The closest technical solution to the invention is a device for controlling the quality of welding, containing two electroacoustic transducers connected in series with amplifiers, a time interval meter and a pulse normalizer connected between the amplifiers and the time interval meter 2.

A disadvantage of the known device is the low reliability of the control, since it is not protected from impulse noise, and in addition, the device produces a complex algorithm for processing the results, which results in performance.

The purpose of the invention is to increase the reliability and performance of the control.

The unallocated goal is achieved by the fact that the device is equipped with a series-connected crystal oscillator, the output of which is connected to the input of the time interval meter, a control unit, the second output of which is connected to the input of the pulse normalizer, a storage unit, the second input of which is connected to the output of the time interval meter, a decoder the input of which is connected to the third output of the control unit, the information output unit, the second input of which is connected to the fourth output of the control unit, and numbers vym indicator and control unit, connected in parallel meter slot and connected to the output of the pulse normalizer.

The drawing shows a block diagram of the proposed device.

The device contains two electroacoustic transducers 1 and 2 connected in series with amplifiers 3 and 4, a time interval meter 5 and a normalizer 6 pulses connected between amplifiers 3, 4 and a time interval meter 5.

In addition, the device contains it sequentially connected crystal oscillator 7, the output of which is connected to the input

time interval meter 5, control unit 8, the second output of which is connected to the pulse normalizer 6 input, storage unit 9, the second input of which is connected to the time interval meter 5 output, decoder 10, the second input of which is connected to the third output of control block 8, block 11 output information, the second input of which is connected to the fourth output of the control unit 8, and digital indicator 12. In parallel with the time interval meter 5, the control unit 13 is turned on, the input of which is connected to the output of the normalizer 6.

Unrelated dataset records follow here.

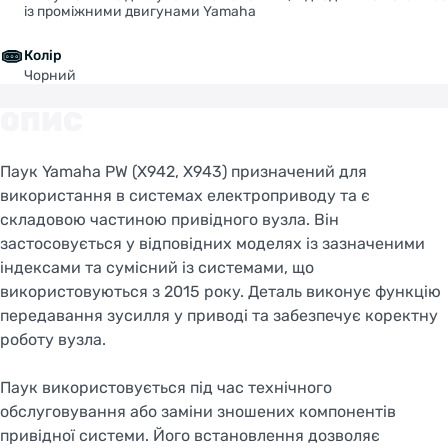
із проміжними двигунами Yamaha
Колір
Чорний
ОПИС
Паук Yamaha PW (X942, X943) призначений для
використання в системах електроприводу та є
складовою частиною привідного вузла. Він
застосовується у відповідних моделях із зазначеними
індексами та сумісний із системами, що
використовуються з 2015 року. Деталь виконує функцію
передавання зусилля у приводі та забезпечує коректну
роботу вузла.
Паук використовується під час технічного
обслуговування або заміни зношених компонентів
привідної системи. Його встановлення дозволяє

The device works as follows.

The acoustic emission signals converted by electroacoustic transducers 1 and 2 into proportional electrical signals are amplified by the amplifiers 3 and 4, the signal from which is fed to the normalizer 6, where they are further amplified, separated from the noise, filtered by frequency, and selected by the envelope.

The signals from the output of the normalizer 6 are sent to a control unit 13, in which amplitude analysis of the received signals is performed, issuing a command to enable the next operation cycle after the reverberation stops from an acoustic emission pulse. The amplitude-normalized pulses from the output of the normalizer 6 also go to the meter 5 of the time interval, where they are normalized in duration and form the time interval of the difference in signal arrival to the converter 2 relative to the converter 1.

The impulse from the electroacoustic converter 1 opens the time selector of the time interval meter 5, whose counter begins to fill with the clock frequency from the output of the crystal oscillator 7. With the arrival of the second pulse from the electroacoustic converter 2, the time interval meter 5 closes and the pulse count stops. Information from the output of the meter 5 is recorded in one of the memory cells of the storage unit 9 when available from the control unit 13 in which the received signals were analyzed. The pulse from the second electroacoustic converter, normalized in amplitude and duration, sets the new address in the memory of the second block through the delay line. The same pulse sets the counter of the meter 5 to the zero state after the time set by the next delay line

and sends a signal to the control unit 13 about the end of the measurement cycle.

The control unit 8 sequentially records and reads information from the memory cells of the storage unit 9, controls the operation of the decoder 10, divides the clock, frequency to the values necessary for the operation of the device and sets the algorithm for the operation of the information output unit 11. The signal from the output of the storage unit 9 is fed to the decoder 10, from which the information about the coordinate of the defect and the amount of registered events is output to the information output unit 11. From the output of block 11, the information enters the digital indicator 12.

The use of new units in the device for controlling the quality of welding allows continuous monitoring of the quality of welded joints, eliminates the need for complex mathematical processing and ensures the selection of the useful signal in the lobby of interference.

Claims (2)

1. USSR author's certificate number 389454, cl. G 01N 29/04, 1971. 2. The patent of France No. 2164031, cl. G 01N 29/04 (prototype).